(81a) Simulation and Optimization of Tubular Fixed-Bed Fischer-Tropsch Synthesis Reactor with Recycle

The increasing demand of world’s energy and the fast depletion of liquid fossil fuel reserves have made natural gas, coal and biomass increasingly attractive as feedstocks for synthetic liquid fuels. For the last two decades, Fischer–Tropsch synthesis (FTS) has gained renewed interest for the conversion of syngas to liquid hydrocarbons.

In industrial FT reactors, tubular fixed-bed reactor with recycle is widely used. Although many fixed-bed models for FT process have been reported in literature, research on concentration/temperature distributions in fixed-bed reactor with recycle is very limited. In this work, a 2D heterogeneous fixed-bed reactor model with recycle is developed and the simulation results are validated by using the industrial data. The effects of operating conditions on concentration/temperature distributions in FT reactor, such as inlet temperature, pressure, recycle ratio and feed syngas composition, are investigated.
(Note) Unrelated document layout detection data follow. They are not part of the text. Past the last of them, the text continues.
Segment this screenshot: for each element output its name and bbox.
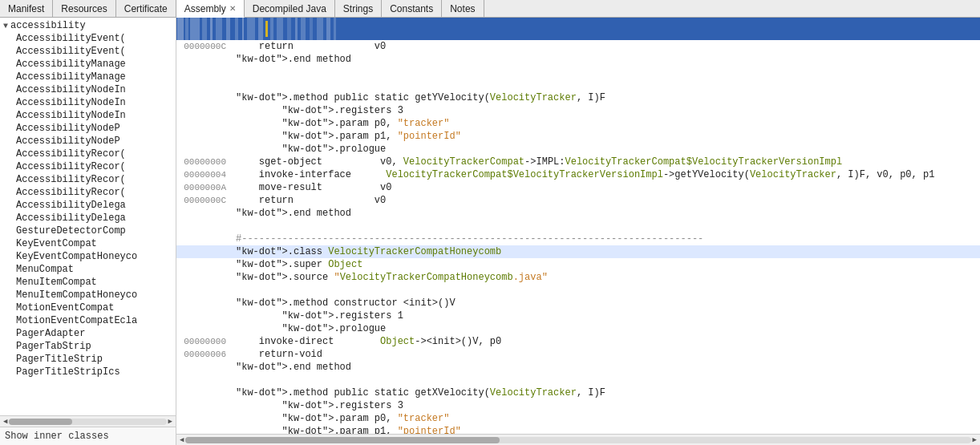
sidebar-item[interactable]: AccessibilityRecor( [0, 173, 176, 186]
sidebar-item[interactable]: AccessibilityManage [0, 71, 176, 83]
sidebar-item[interactable]: MotionEventCompat [0, 301, 176, 314]
sidebar-item[interactable]: AccessibilityRecor( [0, 148, 176, 160]
code-scroll-right-icon[interactable]: ▶ [971, 435, 978, 444]
table-row: "kw-dot">.end method [176, 53, 980, 66]
table-row: "kw-dot">.registers 1 [176, 309, 980, 322]
sidebar-item[interactable]: AccessibilityNodeIn [0, 83, 176, 96]
line-address [176, 53, 233, 66]
tab-strings[interactable]: Strings [335, 0, 382, 17]
sidebar-item[interactable]: AccessibilityEvent( [0, 32, 176, 45]
line-content [233, 66, 980, 79]
tab-notes[interactable]: Notes [442, 0, 484, 17]
line-address [176, 374, 233, 386]
line-address [176, 91, 233, 104]
sidebar-item[interactable]: PagerTabStrip [0, 340, 176, 353]
line-address [176, 309, 233, 322]
line-content [233, 79, 980, 91]
sidebar-item[interactable]: AccessibilityRecor( [0, 186, 176, 199]
show-inner-classes-button[interactable]: Show inner classes [0, 427, 176, 445]
table-row: 00000006 return-void [176, 348, 980, 361]
line-content [233, 374, 980, 386]
code-scroll-left-icon[interactable]: ◀ [178, 435, 185, 444]
sidebar-horizontal-scroll[interactable]: ◀ ▶ [0, 415, 176, 427]
tab-certificate[interactable]: Certificate [116, 0, 176, 17]
tab-bar: ManifestResourcesCertificateAssembly✕Dec… [0, 0, 980, 18]
content-area: 0000000C return v0"kw-dot">.end method"k… [176, 18, 980, 445]
sidebar-item[interactable]: MenuCompat [0, 263, 176, 276]
tab-constants[interactable]: Constants [382, 0, 442, 17]
sidebar-root-label: accessibility [10, 20, 86, 31]
table-row: "kw-dot">.prologue [176, 143, 980, 156]
sidebar-item[interactable]: PagerAdapter [0, 327, 176, 340]
line-content: "kw-dot">.registers 3 [233, 104, 980, 117]
sidebar-item[interactable]: KeyEventCompatHoneyco [0, 250, 176, 263]
table-row: "kw-dot">.param p1, "pointerId" [176, 130, 980, 143]
sidebar-item[interactable]: AccessibilityEvent( [0, 45, 176, 58]
table-row: "kw-dot">.registers 3 [176, 399, 980, 412]
table-row: "kw-dot">.prologue [176, 322, 980, 335]
sidebar-tree[interactable]: ▼ accessibility AccessibilityEvent(Acces… [0, 18, 176, 415]
sidebar-item[interactable]: PagerTitleStrip [0, 353, 176, 366]
line-content: return-void [233, 348, 980, 361]
sidebar-item[interactable]: AccessibilityDelega [0, 199, 176, 212]
table-row: 00000000 invoke-direct Object-><init>()V… [176, 335, 980, 348]
tab-resources[interactable]: Resources [53, 0, 115, 17]
line-address [176, 271, 233, 284]
sidebar-item[interactable]: AccessibilityNodeP [0, 135, 176, 148]
tab-decompiled-java[interactable]: Decompiled Java [245, 0, 335, 17]
line-address [176, 386, 233, 399]
sidebar-item[interactable]: KeyEventCompat [0, 237, 176, 250]
code-horizontal-scroll[interactable]: ◀ ▶ [176, 434, 980, 445]
tab-close-icon[interactable]: ✕ [229, 4, 236, 13]
line-content: return v0 [233, 40, 980, 53]
table-row: "kw-dot">.source "VelocityTrackerCompatH… [176, 271, 980, 284]
line-content: "kw-dot">.end method [233, 53, 980, 66]
scroll-left-icon[interactable]: ◀ [2, 417, 9, 426]
line-content [233, 284, 980, 297]
tab-label: Strings [343, 3, 373, 14]
table-row [176, 220, 980, 233]
table-row: "kw-dot">.end method [176, 207, 980, 220]
line-address [176, 297, 233, 309]
sidebar-item[interactable]: AccessibilityDelega [0, 212, 176, 225]
line-content: "kw-dot">.end method [233, 361, 980, 374]
line-address [176, 258, 233, 271]
sidebar-item[interactable]: AccessibilityNodeIn [0, 109, 176, 122]
code-scroll-track[interactable] [185, 437, 970, 443]
sidebar-item[interactable]: AccessibilityRecor( [0, 160, 176, 173]
line-address [176, 399, 233, 412]
scroll-right-icon[interactable]: ▶ [167, 417, 174, 426]
sidebar-item[interactable]: GestureDetectorComp [0, 225, 176, 237]
sidebar-root-item[interactable]: ▼ accessibility [0, 19, 176, 32]
line-content: "kw-dot">.registers 1 [233, 309, 980, 322]
main-layout: ▼ accessibility AccessibilityEvent(Acces… [0, 18, 980, 445]
sidebar-item[interactable]: AccessibilityNodeIn [0, 96, 176, 109]
line-address: 00000000 [176, 156, 233, 168]
line-content: "kw-dot">.end method [233, 207, 980, 220]
sidebar-item[interactable]: AccessibilityNodeP [0, 122, 176, 135]
line-address [176, 66, 233, 79]
line-address [176, 207, 233, 220]
tab-manifest[interactable]: Manifest [0, 0, 53, 17]
line-address [176, 361, 233, 374]
sidebar-item[interactable]: PagerTitleStripIcs [0, 366, 176, 378]
sidebar-item[interactable]: MotionEventCompatEcla [0, 314, 176, 327]
sidebar-item[interactable]: AccessibilityManage [0, 58, 176, 71]
line-address [176, 130, 233, 143]
line-address [176, 284, 233, 297]
code-area[interactable]: 0000000C return v0"kw-dot">.end method"k… [176, 40, 980, 434]
minimap[interactable] [176, 18, 980, 40]
line-content: #---------------------------------------… [233, 233, 980, 245]
table-row: 0000000C return v0 [176, 40, 980, 53]
sidebar-item[interactable]: MenuItemCompat [0, 276, 176, 289]
table-row: "kw-dot">.method public static getXVeloc… [176, 386, 980, 399]
line-address [176, 233, 233, 245]
sidebar-item[interactable]: MenuItemCompatHoneyco [0, 289, 176, 301]
line-address [176, 117, 233, 130]
scroll-track[interactable] [9, 419, 166, 425]
table-row: "kw-dot">.param p0, "tracker" [176, 412, 980, 425]
table-row [176, 374, 980, 386]
tab-label: Manifest [8, 3, 44, 14]
tab-assembly[interactable]: Assembly✕ [176, 0, 245, 18]
line-content: "kw-dot">.method public static getXVeloc… [233, 386, 980, 399]
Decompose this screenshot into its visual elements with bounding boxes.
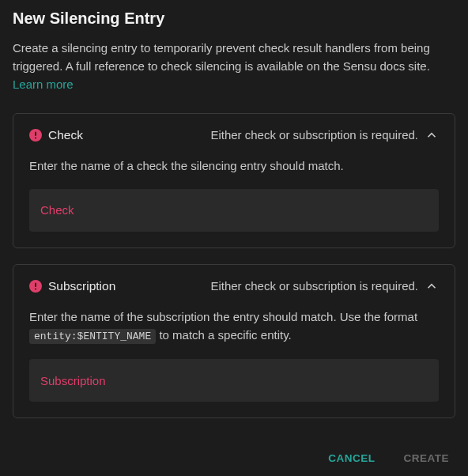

The results show that inert content in feed syngas and recycle gas, such as CH₄, N₂, etc., have significant effect on the conversion of CO and temperature distributions in fixed-bed FT reactor. The increase in recycle ratio results in the decrease in the CO conversion for inert gas rich syngas, and the inert gas content in syngas plays an important role to determine the hotspot location and temperature, which can be easily applied to biomass conversion process. Finally, the model is used for multiobjective optimization to maximize CO conversion and minimize the operation cost for fixed-bed FT process with recycle.